Im Übrigen sei – so Arendts – europarechtlich der Mitgliedstaat, im vorliegenden Fall das Land Bayern, nach den Grundsätzen des Lindman-Urteils des EuGH dafür darlegungs- und beweispflichtig, dass die beschränkenden nationalen Maßnahmen erforderlich und verhältnismäßig seien. Dies sei bislang nicht einmal ansatzweise nachgewiesen und von den Gerichten auch nicht beachtet worden. Verbraucher- und Jugendschutz seien natürlich auch bei einem strengen gesetzlichen Vorschriften unterliegenden österreichischen Buchmacher gewährleistet. Insoweit sei die Sach- und Rechtslage klar diskriminierend und offenkundig vor allem durch fiskalische Gründe motiviert. Europarechtlich sei keineswegs nur ein „Mindestmaß an Konsistenz“ zu fordern, sondern eine umfassende Verhältnismäßigkeitsprüfung.

Von einer den Anforderungen des EuGH gerecht werden Rechtslage und Praxis sei man in Bayern noch weit entfernt. Der Minderjährigenschutz sei in Deutschland erst vor zwei Jahren gesetzlich eingeführt worden. Eine Überwachung erfolge offenkundig nicht. Bei mehreren Tests konnten Minderjährige in ca. 80% der Fälle Sportwetten bei den Annahmestellen für das staatliche Angebot abgeben. Auch seien die Werbeaufwendungen für das staatliche Angebot ODDSET nach einer Untersuchung von Nielsen Media Research im Zeitraum April bis Juli 2006 im Vergleich zum Vorjahreszeitraum um mehr als 70% gestiegen.

Sowohl die Verwaltungsgerichte wie auch das Bundesverfassungsgericht hatten die Schlussanträge des Generalanwalts des EuGH in der Rechtssache Placanica u. a. für unbeachtlich gehalten.

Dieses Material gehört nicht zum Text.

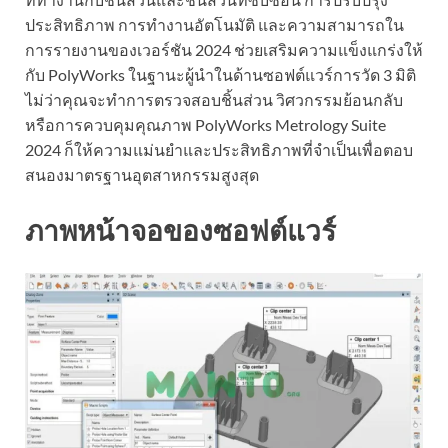
ประสิทธิภาพ การทำงานอัตโนมัติ และความสามารถใน
การรายงานของเวอร์ชัน 2024 ช่วยเสริมความแข็งแกร่งให้
กับ PolyWorks ในฐานะผู้นำในด้านซอฟต์แวร์การวัด 3 มิติ
ไม่ว่าคุณจะทำการตรวจสอบชิ้นส่วน วิศวกรรมย้อนกลับ
หรือการควบคุมคุณภาพ PolyWorks Metrology Suite
2024 ก็ให้ความแม่นยำและประสิทธิภาพที่จำเป็นเพื่อตอบ
สนองมาตรฐานอุตสาหกรรมสูงสุด
ภาพหน้าจอของซอฟต์แวร์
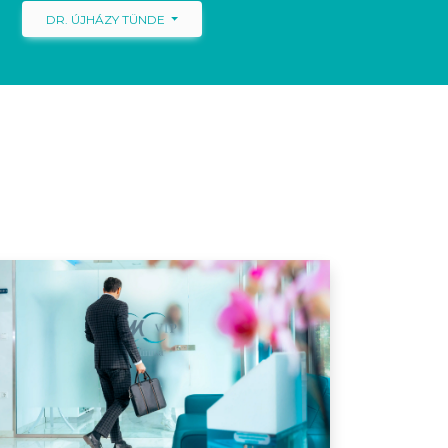
DR. ÚJHÁZY TÜNDE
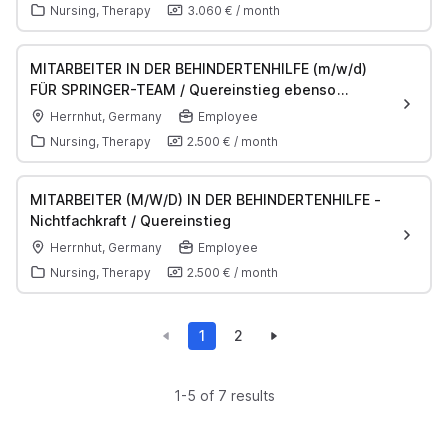
Nursing, Therapy
3.060 €
/
month
MITARBEITER IN DER BEHINDERTENHILFE (m/w/d)
FÜR SPRINGER-TEAM / Quereinstieg ebenso
möglich
Herrnhut, Germany
Employee
Nursing, Therapy
2.500 €
/
month
MITARBEITER (M/W/D) IN DER BEHINDERTENHILFE -
Nichtfachkraft / Quereinstieg
Herrnhut, Germany
Employee
Nursing, Therapy
2.500 €
/
month
1
2
1-5 of 7 results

Auch dies zeigt nach Ansicht von Arendts die Missachtung des Europarechts. Bei der im einstweiligen Rechtsschutz erforderlichen Interessenabwägung sei diese Rechtsauffassung zu berücksichtigen gewesen. Längerfristig bestehe die Gefahr eines Konflikts zwischen Bundesverfassungsgericht und EuGH. Die vom Bundesverfassungsgericht in seiner Sportwetten-Grundsatzentscheidung vom 28. März 2006 festgestellte Parallelität zwischen den verfassungs- und europarechtlichen Anforderungen werde zu einem Lippenbekenntnis, wenn man sich nunmehr mit deutlich geringeren Anforderung zufrieden gebe und die Kriterien des EuGH letztlich für unbeachtlich halte.